Aunque no le había costado mucho, Enrique comenzó a cuidar de su caballo con mucho esmero. Cuando le dio su primer baño, se dio cuenta de que el noble animal tenía pelo blanco y reluciente, así que decidió llamarlo «Nieve». Pero Enrique tenía un gran problema. No lograba mantener al caballo en el corral. Siempre se le escapaba saltando los cercos, hasta los más altos.
Un día, Enrique llevó al caballo a un entrenador. Cuando el hombre lo vio saltar, reconoció que era un gran caballo, así que aceptó entrenarlo. A los pocos meses de preparación, fue tan sobresaliente la destreza de Nieve que comenzó a competir en concursos hípicos de salto.
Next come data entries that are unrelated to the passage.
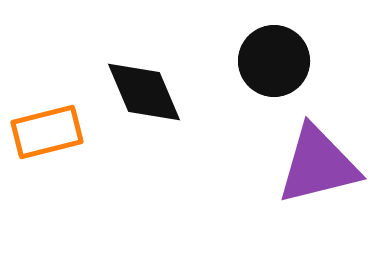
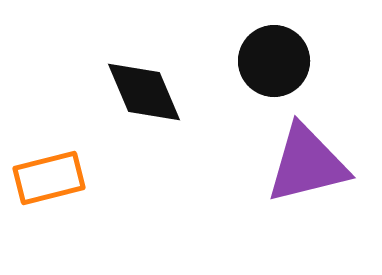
orange rectangle: moved 2 px right, 46 px down
purple triangle: moved 11 px left, 1 px up
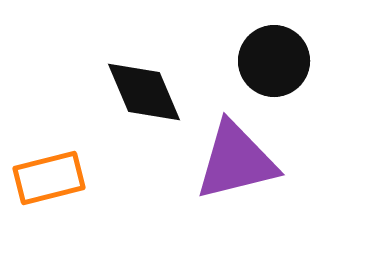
purple triangle: moved 71 px left, 3 px up
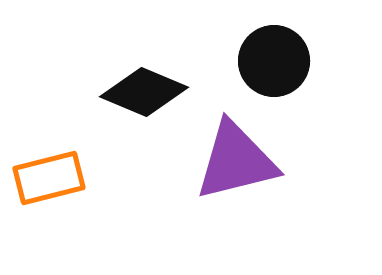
black diamond: rotated 44 degrees counterclockwise
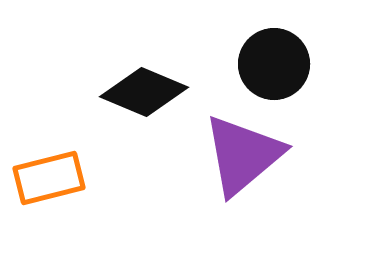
black circle: moved 3 px down
purple triangle: moved 7 px right, 6 px up; rotated 26 degrees counterclockwise
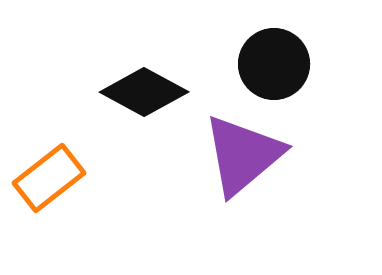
black diamond: rotated 6 degrees clockwise
orange rectangle: rotated 24 degrees counterclockwise
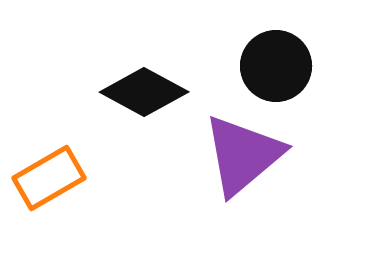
black circle: moved 2 px right, 2 px down
orange rectangle: rotated 8 degrees clockwise
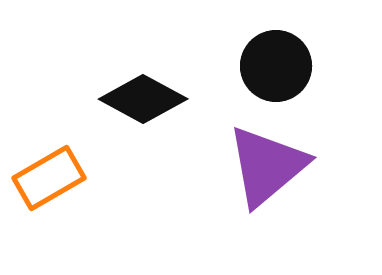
black diamond: moved 1 px left, 7 px down
purple triangle: moved 24 px right, 11 px down
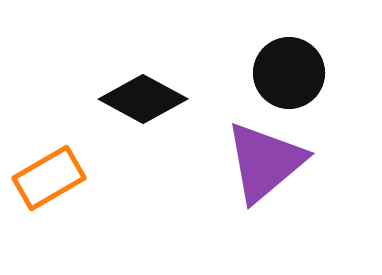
black circle: moved 13 px right, 7 px down
purple triangle: moved 2 px left, 4 px up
De ahí que se fuera incrementando su valor y que fuera vendido y comprado por diferentes dueños a los que les rindió cada vez más utilidad. ¡Con decir que la última cifra por la que se vendió aquel extraordinario animal fue cien mil dólares, el mismo caballo que había sido vendido inicialmente por sólo treinta dólares!
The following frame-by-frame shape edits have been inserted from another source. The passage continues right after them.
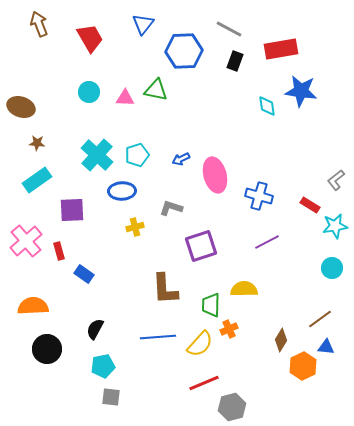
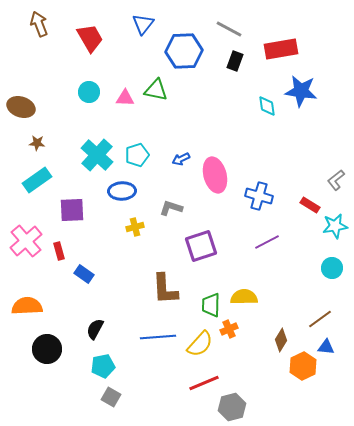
yellow semicircle at (244, 289): moved 8 px down
orange semicircle at (33, 306): moved 6 px left
gray square at (111, 397): rotated 24 degrees clockwise
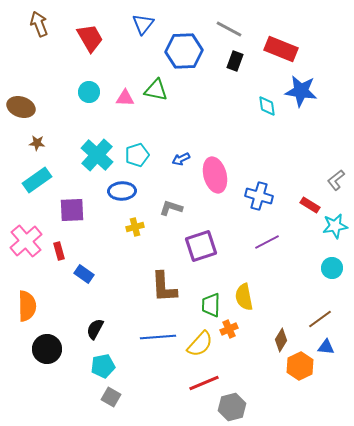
red rectangle at (281, 49): rotated 32 degrees clockwise
brown L-shape at (165, 289): moved 1 px left, 2 px up
yellow semicircle at (244, 297): rotated 100 degrees counterclockwise
orange semicircle at (27, 306): rotated 92 degrees clockwise
orange hexagon at (303, 366): moved 3 px left
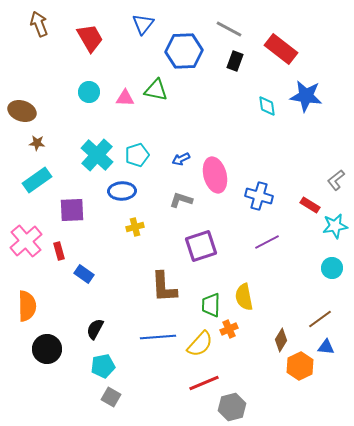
red rectangle at (281, 49): rotated 16 degrees clockwise
blue star at (301, 91): moved 5 px right, 5 px down
brown ellipse at (21, 107): moved 1 px right, 4 px down
gray L-shape at (171, 208): moved 10 px right, 8 px up
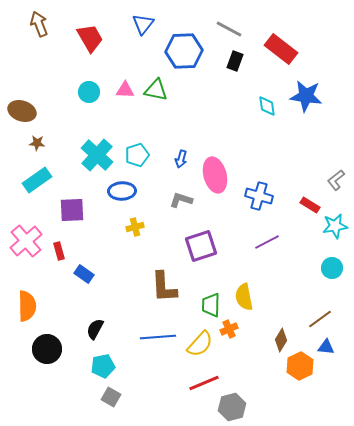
pink triangle at (125, 98): moved 8 px up
blue arrow at (181, 159): rotated 48 degrees counterclockwise
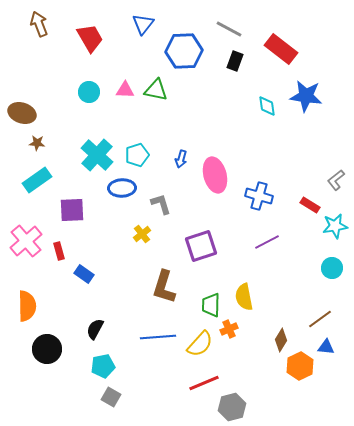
brown ellipse at (22, 111): moved 2 px down
blue ellipse at (122, 191): moved 3 px up
gray L-shape at (181, 200): moved 20 px left, 4 px down; rotated 55 degrees clockwise
yellow cross at (135, 227): moved 7 px right, 7 px down; rotated 24 degrees counterclockwise
brown L-shape at (164, 287): rotated 20 degrees clockwise
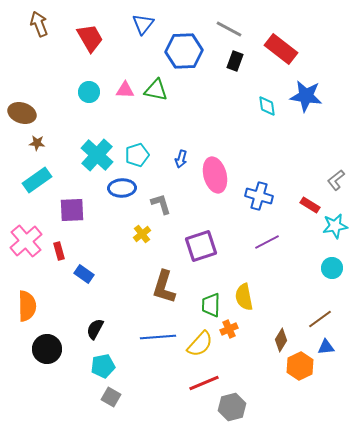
blue triangle at (326, 347): rotated 12 degrees counterclockwise
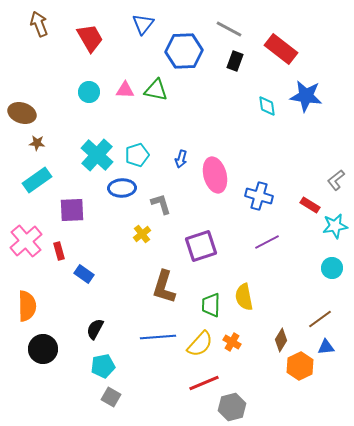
orange cross at (229, 329): moved 3 px right, 13 px down; rotated 36 degrees counterclockwise
black circle at (47, 349): moved 4 px left
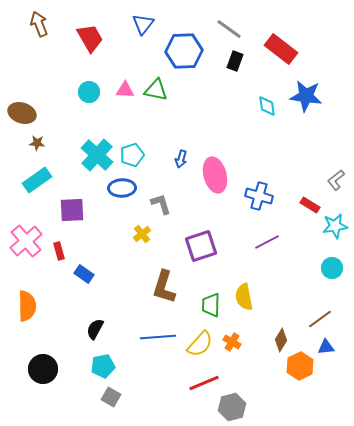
gray line at (229, 29): rotated 8 degrees clockwise
cyan pentagon at (137, 155): moved 5 px left
black circle at (43, 349): moved 20 px down
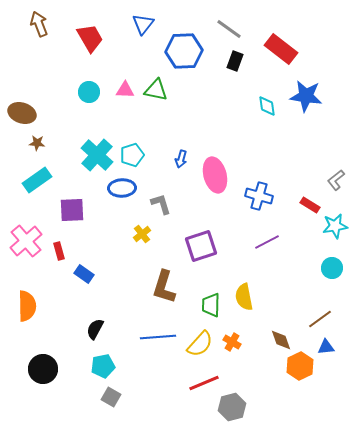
brown diamond at (281, 340): rotated 50 degrees counterclockwise
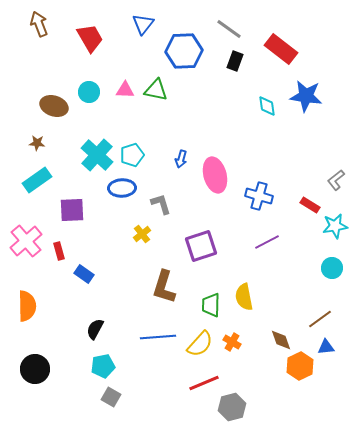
brown ellipse at (22, 113): moved 32 px right, 7 px up
black circle at (43, 369): moved 8 px left
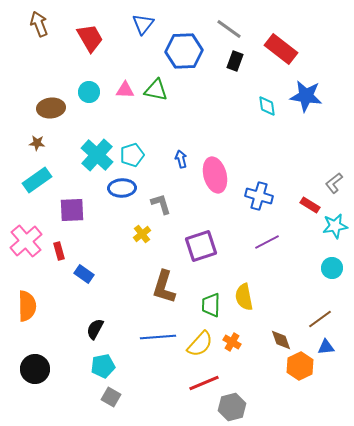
brown ellipse at (54, 106): moved 3 px left, 2 px down; rotated 24 degrees counterclockwise
blue arrow at (181, 159): rotated 150 degrees clockwise
gray L-shape at (336, 180): moved 2 px left, 3 px down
Este curioso caso nos hace reflexionar sobre nuestro propio valor. ¿Qué vemos cuando nos imaginamos lo que pudiera ser nuestra vida sin Cristo como dueño? ¿Vemos a un pobre, decepcionado porque los demás lo tratan como si no valiera nada? ¿Vemos a un drogadicto o a un borracho, imbuidos en todo lo que ofrece el mundo? ¿Vemos a un ladrón que tiene que robar para alimentar su vicio? ¿Vemos a un infeliz a quien nadie quiere y que no es más que una vergüenza para la sociedad? Ese pudiera ser el caso nuestro.
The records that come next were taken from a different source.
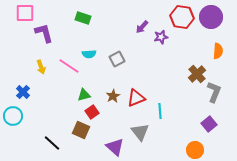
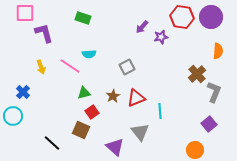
gray square: moved 10 px right, 8 px down
pink line: moved 1 px right
green triangle: moved 2 px up
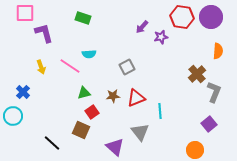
brown star: rotated 24 degrees clockwise
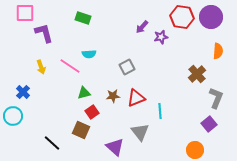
gray L-shape: moved 2 px right, 6 px down
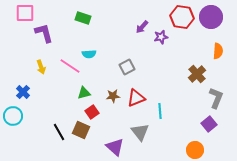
black line: moved 7 px right, 11 px up; rotated 18 degrees clockwise
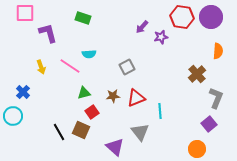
purple L-shape: moved 4 px right
orange circle: moved 2 px right, 1 px up
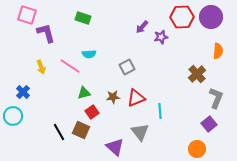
pink square: moved 2 px right, 2 px down; rotated 18 degrees clockwise
red hexagon: rotated 10 degrees counterclockwise
purple L-shape: moved 2 px left
brown star: moved 1 px down
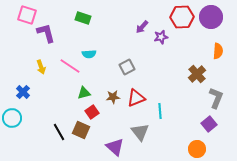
cyan circle: moved 1 px left, 2 px down
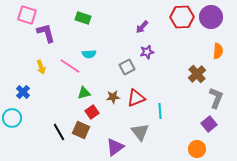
purple star: moved 14 px left, 15 px down
purple triangle: rotated 42 degrees clockwise
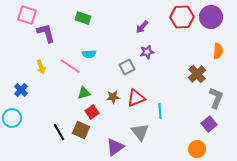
blue cross: moved 2 px left, 2 px up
Gracias a Dios, lo que ha marcado la diferencia en muchos de nosotros es el haberle dado entrada a Cristo en nuestro corazón, permitiéndole que cambiara nuestra vida por completo. A raíz de esa trascendental decisión, las ambiciones que tenemos ahora, las tenemos porque Él nos las dio; la paz que tenemos en el corazón, la tenemos porque Él nos la dio; y el gozo y la satisfacción que hoy sentimos, los sentimos porque Él nos los dio. En fin, sabemos a ciencia cierta que, sin Cristo en el corazón, fácilmente podríamos ser las más desdichadas de todas las personas.
Hagamos dueño de nuestra vida a Aquel que nos creó con la capacidad de saltar a la vista de todos. Él ya nos compró por el precio más alto posible: el de su propia sangre vertida para salvarnos de la muerte eterna. A sus ojos, tenemos un valor incalculable.